One thing that never changed was our appreciation for, and dedication to, the outline. Had we not worked so hard to detail point of view, what the reader needed to learn, and why the scene was critical to the evolution of the story, we would never have finished. Somewhere along the way our collaboration would have ended up in the trashbin that houses most such efforts.
The bottom line: If you can't check your ego at the door, don't even bother to attempt a collaboration.
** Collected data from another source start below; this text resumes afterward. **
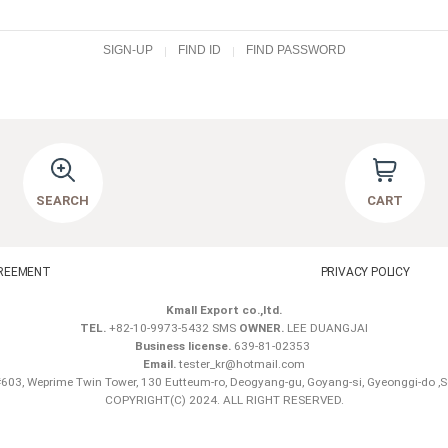
SIGN-UP
FIND ID
FIND PASSWORD
SEARCH
CART
REEMENT
PRIVACY POLICY
Kmall Export co.,ltd.
TEL.
+82-10-9973-5432 SMS
OWNER.
LEE DUANGJAI
Business license.
639-81-02353
Email.
tester_kr@hotmail.com
603, Weprime Twin Tower, 130 Eutteum-ro, Deogyang-gu, Goyang-si, Gyeonggi-do ,
COPYRIGHT(C) 2024. ALL RIGHT RESERVED.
Did DRUIDS require a lot of research?
Absolutely. Unfortunately, the ancient Celts weren't terribly keen on making written records about themselves, even though they had their own unique writing system (which doubled as a sign language, by the way, and was quite possibly the first ever devised). So, virtually everything we know about the Celts was written by non-Celts, and most of them were sworn enemies. Julius Caesar is the best example. His commentary on the Roman campaign in Gaul is amazingly detailed. It's also amazingly self-serving. But then, Caesar was the prototypical politician. Imagine using any of today's most popular pols as a definitive source about anything. Time hasn't diminished that problem at all.
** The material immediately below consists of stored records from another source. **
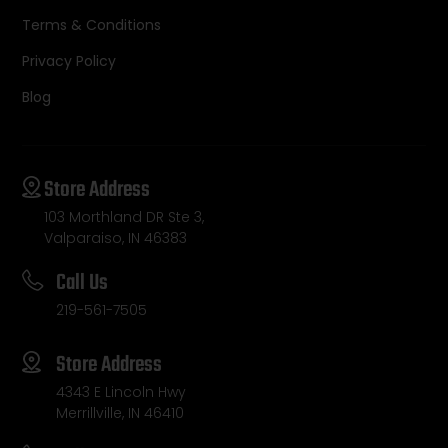
Terms & Conditions
Privacy Policy
Blog
Store Address
103 Morthland DR Ste 3,
Valparaiso, IN 46383
Call Us
219-561-7505
Store Address
4343 E Lincoln Hwy
Merrillville, IN 46410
Okay then, how to proceed? First off, we slewed the entire series toward a Celtic viewpoint. Our thinking was that history is recorded by the victors, therefore the Roman world view predominates, and there are countless volumes of historically oriented fiction which favor the Roman point of view. Why add to it? So, DRUIDS and its sequels were devoted to the Celtic perspective. We didn't cheat on the history; we just tried to look at it from the losers' angle. What we discovered was that Julius Caesar and Adolph Hitler had a great deal in common.
The series contains many detailed and highly ritualized ceremonies. All of that is pure conjecture. In those rare instances where we had some concrete historical evidence for how things were done, we strove to keep our narrative in line with the latest anthropological discoveries. (For instance, websites devoted to British recreations of ancient Celtic villages were extremely helpful.)
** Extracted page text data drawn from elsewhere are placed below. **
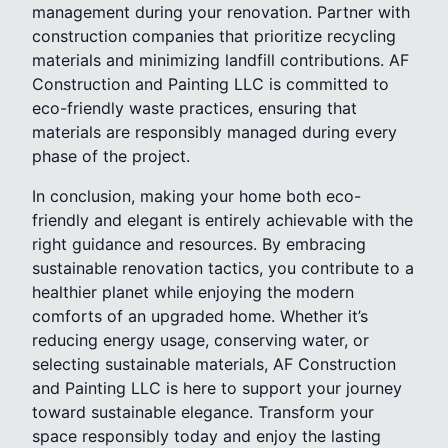
management during your renovation. Partner with
construction companies that prioritize recycling
materials and minimizing landfill contributions. AF
Construction and Painting LLC is committed to
eco-friendly waste practices, ensuring that
materials are responsibly managed during every
phase of the project.
In conclusion, making your home both eco-
friendly and elegant is entirely achievable with the
right guidance and resources. By embracing
sustainable renovation tactics, you contribute to a
healthier planet while enjoying the modern
comforts of an upgraded home. Whether it’s
reducing energy usage, conserving water, or
selecting sustainable materials, AF Construction
and Painting LLC is here to support your journey
toward sustainable elegance. Transform your
space responsibly today and enjoy the lasting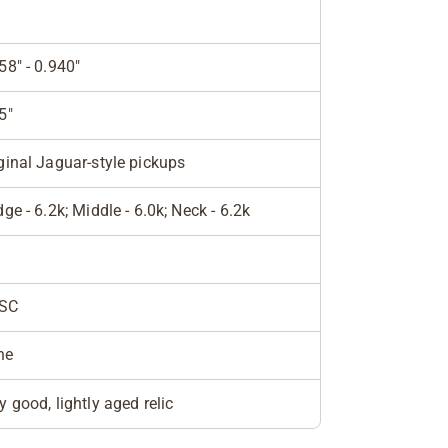
58" - 0.940"
5"
ginal Jaguar-style pickups
dge - 6.2k; Middle - 6.0k; Neck - 6.2k
SC
ne
y good, lightly aged relic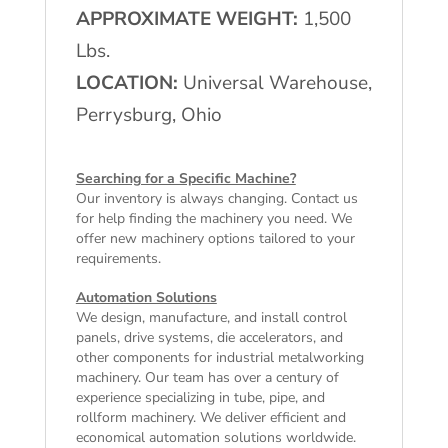
APPROXIMATE WEIGHT:
1,500
Lbs.
LOCATION:
Universal Warehouse,
Perrysburg, Ohio
Searching for a Specific Machine?
Our inventory is always changing. Contact us
for help finding the machinery you need. We
offer
new machinery
options tailored to your
requirements.
Automation Solutions
We design, manufacture, and install control
panels, drive systems, die accelerators, and
other components for industrial metalworking
machinery. Our team has over a century of
experience specializing in tube, pipe, and
rollform machinery. We deliver efficient and
economical automation solutions worldwide.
Beyond that, it was a blend of history and imagination. We had Plutarch's notes on the Roman expatriot general, Sertorius. We knew the brilliant kind of man he was, and the extraordinary lengths he went to in order to enlist the aid of the Celts living in ancient Spain. Working our characters into that historical perspective was not only challenging and educational, but fun! Admittedly, we got lucky.
I should add a disclaimer here, which relates to the whole issue of research. Just because you had to dig through a mountain of miserably boring material doesn't mean that your reader must, too! Your job is to pick through that great hulking garbage pile to salvage the jewels your readers really want to see.
One of the most rewarding aspects of our historical research was the discovery of little things into which we could plug our fictional characters. For example, there is ample evidence to suggest that Julius Caesar developed the first alphabetic cipher -- a way to disguise the meaning of his written directives. In CAPTIVES, we took the liberty of giving that invention to one of our characters, who used it as a bargaining chip with Caesar. Could it have happened that way? Why not? Did it happen that way? Who knows? That's why it's called fiction.
Do you have any advice for aspiring authors?
To quote "Galaxy Quest," one of my favorite films, "Never give up. Never surrender!" Treat your creativity like any other muscle in your body: exercise it. If you don't, it will atrophy. Writers write. Do it every day. When you're not writing, you should be reading. Or taking care of your Honey Do list -- never ignore that either!